Exercise: Transcribe the data underneath exactly, keeping every word in place.
━━━━━ Dataset ━━━━━
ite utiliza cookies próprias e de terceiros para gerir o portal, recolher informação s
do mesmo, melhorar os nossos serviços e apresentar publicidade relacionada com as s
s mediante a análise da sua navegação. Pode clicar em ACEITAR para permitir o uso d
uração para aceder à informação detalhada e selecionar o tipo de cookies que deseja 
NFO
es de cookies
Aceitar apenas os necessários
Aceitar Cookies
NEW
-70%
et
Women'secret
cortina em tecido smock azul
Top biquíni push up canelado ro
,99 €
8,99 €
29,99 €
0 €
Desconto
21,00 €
━━━━━
Completed task:
ite utiliza cookies próprias e de terceiros para gerir o portal, recolher informação s
do mesmo, melhorar os nossos serviços e apresentar publicidade relacionada com as s
s mediante a análise da sua navegação. Pode clicar em ACEITAR para permitir o uso d
uração para aceder à informação detalhada e selecionar o tipo de cookies que deseja 
NFO
es de cookies
Aceitar apenas os necessários
Aceitar Cookies
NEW
-70%
et
Women'secret
cortina em tecido smock azul
Top biquíni push up canelado ro
,99 €
8,99 €
29,99 €
0 €
Desconto
21,00 €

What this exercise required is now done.